Pressebericht

China auf dem Weg zur
Weltmacht
von Norbert Rieger
Professor Dr. Günther Schmid,
Inhaber des Lehrstuhls für Internationale Politik an der
Fachhochschule des Bundes für Öffentliche Verwaltung, stellte im
Offizierheim der Lechfeldkaserne zunächst heraus, dass die
Weltwirtschaftskrise zu einer Weltordnungskrise mutiert sei, die zu
einer gravierenden Machtverschiebung geführt habe. Diese verlaufe vor
allem von der Alten Welt hin zur Neuen Welt, und hier insbesondere von
den USA zu China, das inzwischen über die zweitgrößte Volkswirtschaft
der Welt verfüge, direkt hinter den USA.
„Das kommunistische Regime
basiert heute auf dem wirtschaftlichen Erfolg. Sollte der einbrechen,
so hat die Partei ein Legitimationsproblem“, beschrieb der Referent
die Situation. Der Aufstieg verändere aber auch die Gesellschaft.

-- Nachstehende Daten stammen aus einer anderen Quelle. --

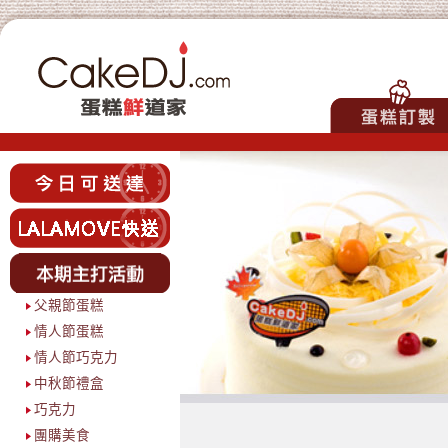
父親節蛋糕
情人節蛋糕
情人節巧克力
中秋節禮盒
巧克力
團購美食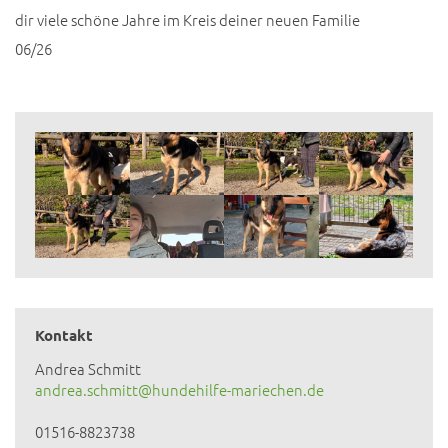
dir viele schöne Jahre im Kreis deiner neuen Familie
06/26
Kontakt
Andrea Schmitt
andrea.schmitt@hundehilfe-mariechen.de
01516-8823738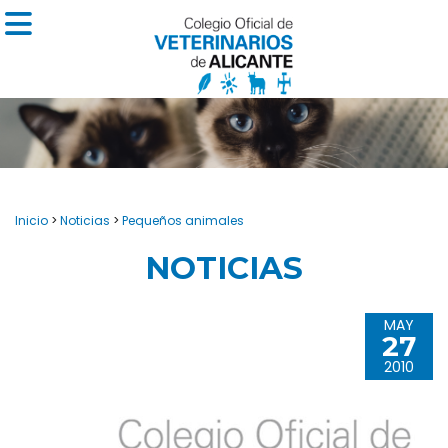
Inicio
>
Noticias
>
Pequeños animales
NOTICIAS
MAY
27
2010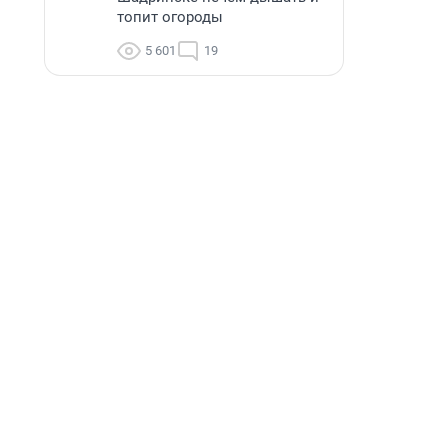
топит огороды
5 601
19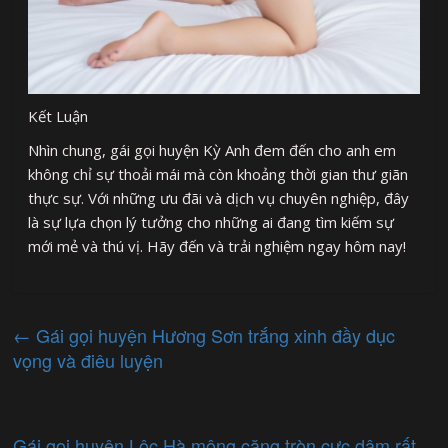
Kết Luận
Nhìn chung, gái gọi huyện Kỳ Anh đem đến cho anh em
không chỉ sự thoải mái mà còn khoảng thời gian thư giãn
thực sự. Với những ưu đãi và dịch vụ chuyên nghiệp, đây
là sự lựa chọn lý tưởng cho những ai đang tìm kiếm sự
mới mẻ và thú vị. Hãy đến và trải nghiệm ngay hôm nay!
←
Gái gọi huyện Hương Sơn trắng xinh đầy dục
vọng và điêu luyện
Gái gọi huyện Lộc Hà mông căng tròn cực dâm rất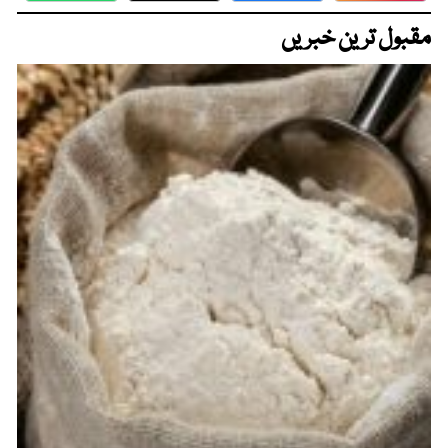
مقبول ترین خبریں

Konsumorientierung mache sich breit. Dabei entwickle sich aber kein
staatsbürgerliches Bewusstsein.
Wie sich das Land entwickelt,
ob es sich etwa in das internationale Regelwerk einbinden lasse oder
zu einer militärischen Bedrohung werde, darüber gab Schmid nur eine
vage Beurteilung ab. Denn „eine klare Strategie ist nicht zu
erkennen“. Eine klare Perspektive, welche Wege das Land nach dem
Machtaufstieg einschlagen werde, sei nicht erkennbar. (nori)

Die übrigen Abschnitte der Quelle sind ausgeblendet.